"just" is the word to look for; copy each line of the listing where it occurs.

--- Records ---
- - - - -

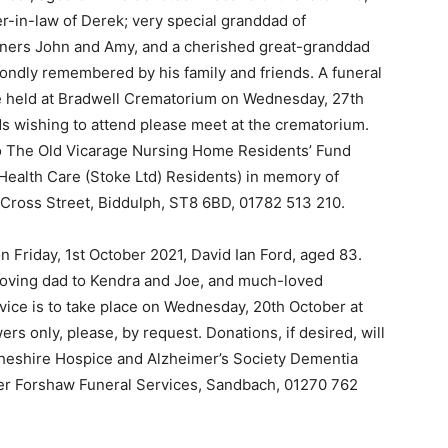
r-in-law of Derek; very special granddad of
rtners John and Amy, and a cherished great-granddad
fondly remembered by his family and friends. A funeral
l be held at Bradwell Crematorium on Wednesday, 27th
ds wishing to attend please meet at the crematorium.
 to The Old Vicarage Nursing Home Residents’ Fund
ealth Care (Stoke Ltd) Residents) in memory of
 Cross Street, Biddulph, ST8 6BD, 01782 513 210.
n Friday, 1st October 2021, David Ian Ford, aged 83.
loving dad to Kendra and Joe, and much-loved
rvice is to take place on Wednesday, 20th October at
s only, please, by request. Donations, if desired, will
 Cheshire Hospice and Alzheimer’s Society Dementia
ter Forshaw Funeral Services, Sandbach, 01270 762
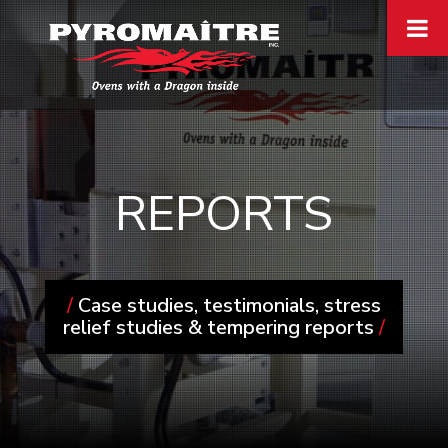
REPORTS
/
Case studies, testimonials, stress
relief studies & tempering reports
/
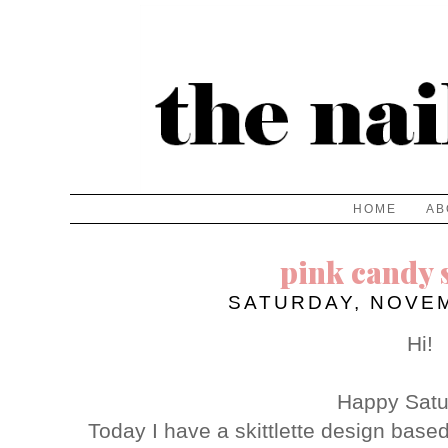
HOME
AB
pink candy s
SATURDAY, NOVEM
Hi!
Happy Satu
Today I have a skittlette design base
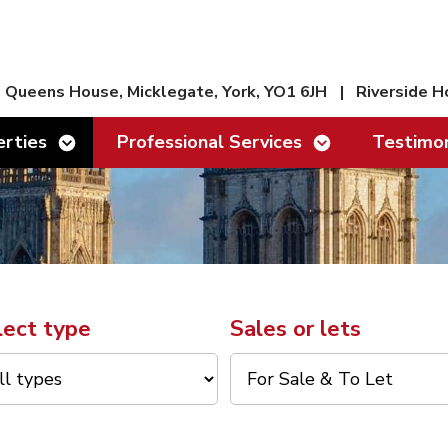
Queens House, Micklegate, York, YO1 6JH
|
Riverside H
Show/hide links
Show/hide links
rties
Professional Services
Testimon
lect type
Sales or lets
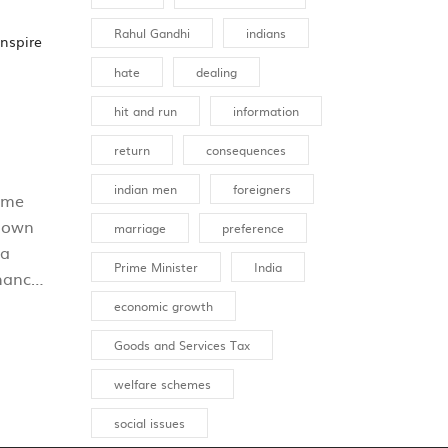
Rahul Gandhi
indians
inspire
hate
dealing
hit and run
information
return
consequences
indian men
foreigners
ome
known
marriage
preference
 a
Prime Minister
India
chance
economic growth
Goods and Services Tax
d
ut
welfare schemes
social issues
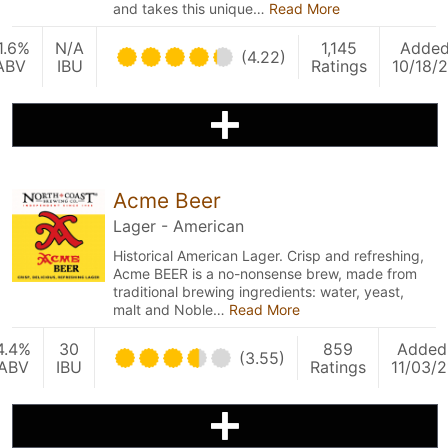
and takes this unique…
Read More
1.6%
N/A
1,145
Adde
(4.22)
ABV
IBU
Ratings
10/18/
Acme Beer
Lager - American
Historical American Lager. Crisp and refreshing,
Acme BEER is a no-nonsense brew, made from
traditional brewing ingredients: water, yeast,
malt and Noble…
Read More
4.4%
30
859
Added
(3.55)
ABV
IBU
Ratings
11/03/2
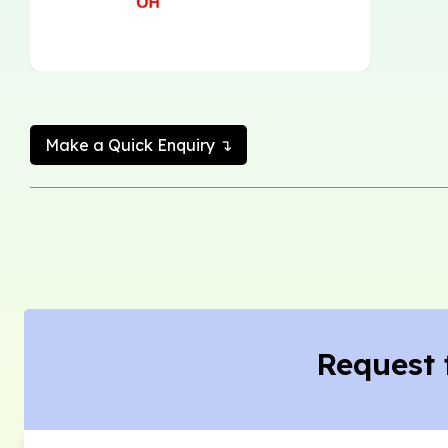
Make a Quick Enquiry ↴
Request 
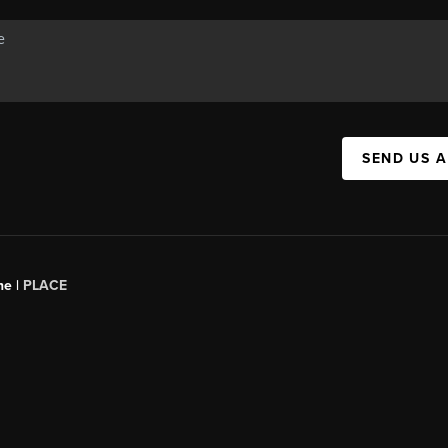
SEND US 
ne |
PLACE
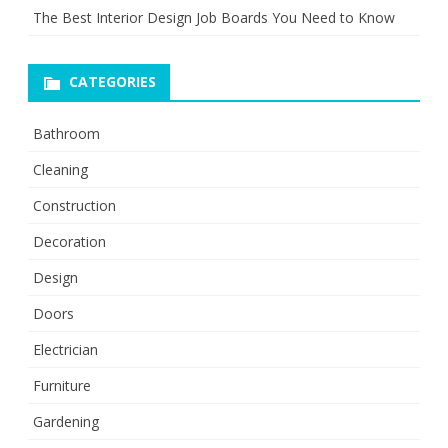
The Best Interior Design Job Boards You Need to Know
CATEGORIES
Bathroom
Cleaning
Construction
Decoration
Design
Doors
Electrician
Furniture
Gardening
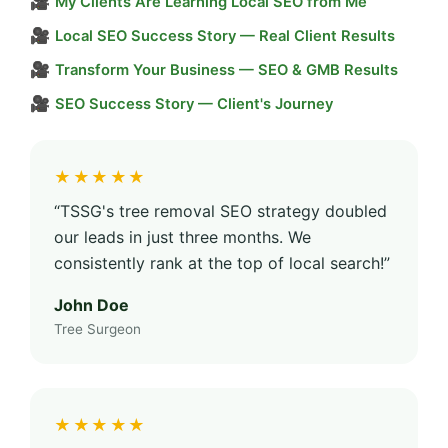
🎥
My Clients Are Learning Local SEO from Me
🎥
Local SEO Success Story — Real Client Results
🎥
Transform Your Business — SEO & GMB Results
🎥
SEO Success Story — Client's Journey
★★★★★
“TSSG's tree removal SEO strategy doubled
our leads in just three months. We
consistently rank at the top of local search!”
John Doe
Tree Surgeon
★★★★★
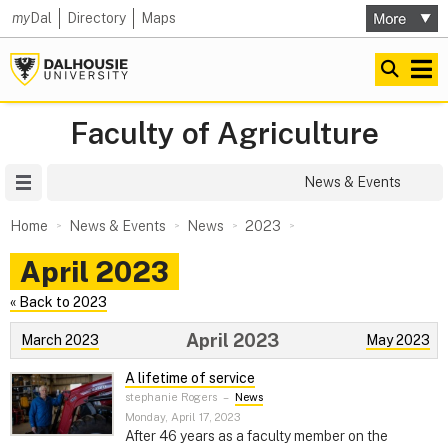
my
Dal
Directory
Maps
Faculty of Agriculture
Site Menu
News & Events
Home
News & Events
News
2023
April 2023
« Back to 2023
April 2023
March 2023
May 2023
A lifetime of service
stephanie Rogers
–
News
Monday, April 17, 2023
After 46 years as a faculty member on the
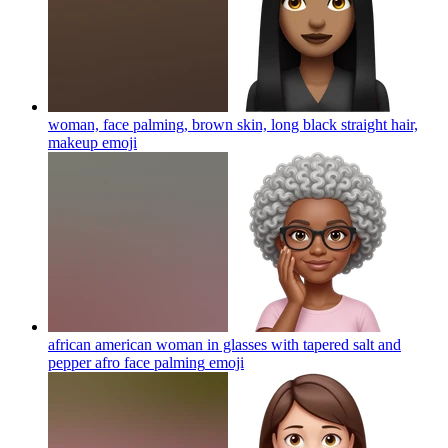
woman, face palming, brown skin, long black straight hair,
makeup
emoji
african american woman in glasses with tapered salt and
pepper afro face palming
emoji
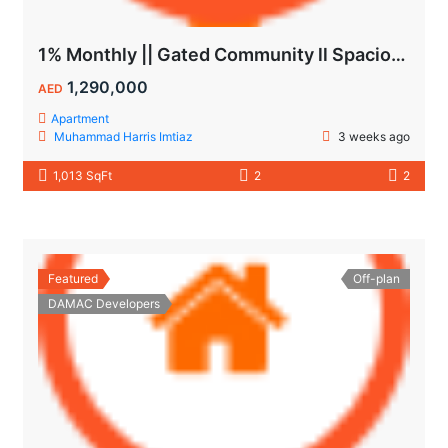
1% Monthly || Gated Community ll Spacious Unit
1,290,000
AED
Apartment
Muhammad Harris Imtiaz
3 weeks ago
1,013 SqFt
2
2
Featured
Off-plan
DAMAC Developers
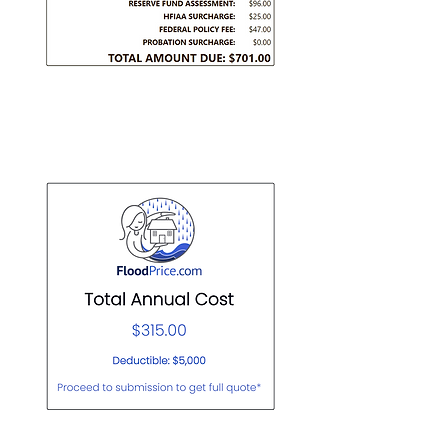
Private Policy: $315/yr
Actual screenshot of quote below.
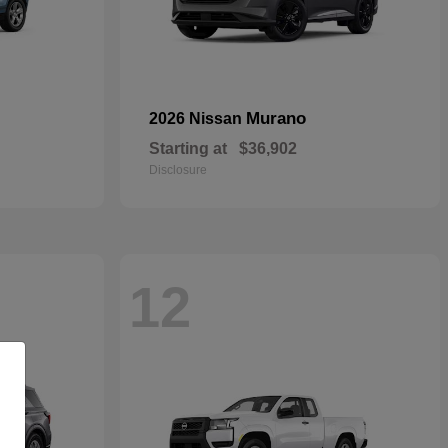
Murano
2026 Nissan
Starting at
$36,902
Disclosure
12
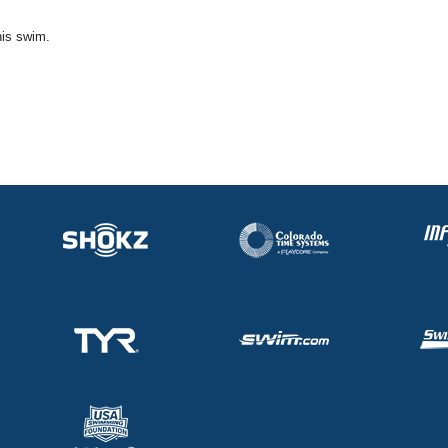
his swim.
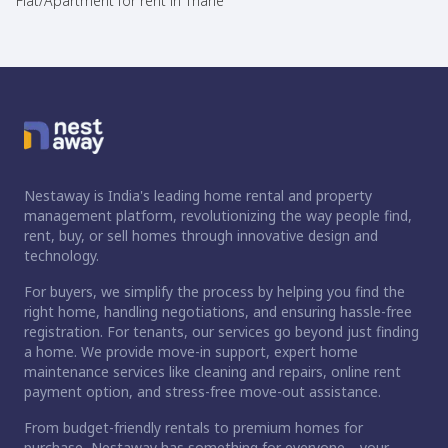
Flat/Apartment for rent in Thane
Nestaway is India's leading home rental and property
management platform, revolutionizing the way people find,
rent, buy, or sell homes through innovative design and
technology.
For buyers, we simplify the process by helping you find the
right home, handling negotiations, and ensuring hassle-free
registration. For tenants, our services go beyond just finding
a home. We provide move-in support, expert home
maintenance services like cleaning and repairs, online rent
payment option, and stress-free move-out assistance.
From budget-friendly rentals to premium homes for
purchase, Nestaway has something for everyone—your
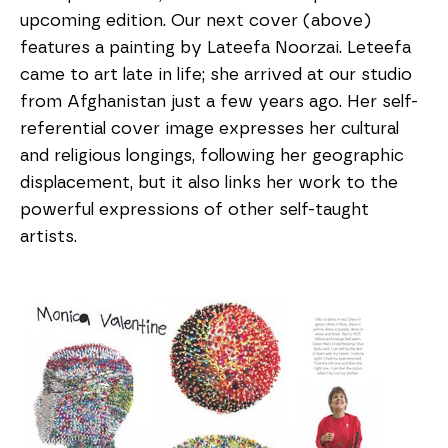
upcoming edition. Our next cover (above)
features a painting by Lateefa Noorzai. Leteefa
came to art late in life; she arrived at our studio
from Afghanistan just a few years ago. Her self-
referential cover image expresses her cultural
and religious longings, following her geographic
displacement, but it also links her work to the
powerful expressions of other self-taught
artists.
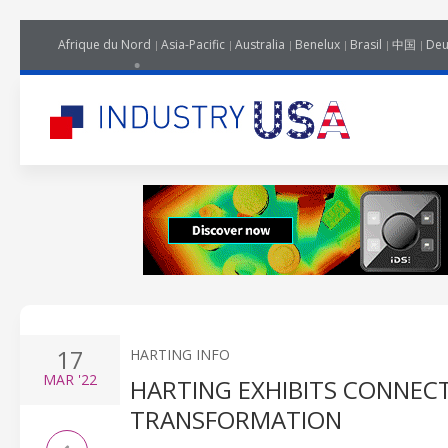
Afrique du Nord
Asia-Pacific
Australia
Benelux
Brasil
中国
Deu
17
HARTING INFO
MAR
'22
HARTING EXHIBITS CONNECT
TRANSFORMATION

- - - - -

--- Task solution ---
our leads in just three months. We
registration. For tenants, our services go beyond just finding
from Afghanistan just a few years ago. Her self-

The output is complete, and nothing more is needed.